We can therefore imagine a line through the space of time itself, where nothing changes, because all exchanges of momentum net to zero, causing no change at all to the entire Universe, along that line. That is, this is the freak outcome Universe where every exchange of momentum nets to zero change, producing a static portrait of inception itself –
It’s the coin that always lands on its side, forever.
Imagine this as a line through a plane, with increasingly distant outcomes at increasing distances from this line –
This is all you need to imagine the space of time, organized in the plane.

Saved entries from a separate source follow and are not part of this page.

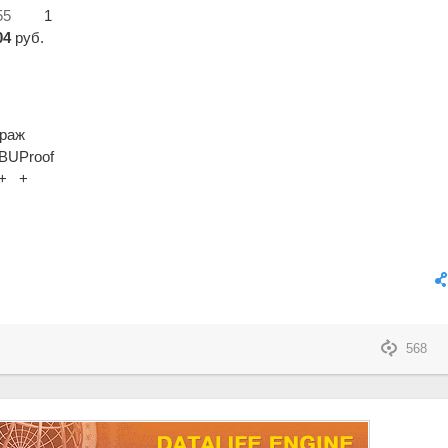
55
1
04
руб.
раж
BU
Proof
+
+
568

Now imagine gravity and charge diffuse over both space and time. For if they instead diffuse over only space, then you end up with a law of gravity, e.g., that decreases in strength as a function of linear distance (just use basic trigonometry, assuming a constant rate and distribution of emission of force carriers projected towards a line of increasing distance from a point origin of the force carriers). This is, of course, wrong, because gravity obeys a square law of diffusion. So now instead assume that gravity diffuses over both time and space –
You end up with a square law of diffusion, which is correct.
This suggests the possibility that both gravity and charge are emitted through the space of time itself, in addition to Euclidean space.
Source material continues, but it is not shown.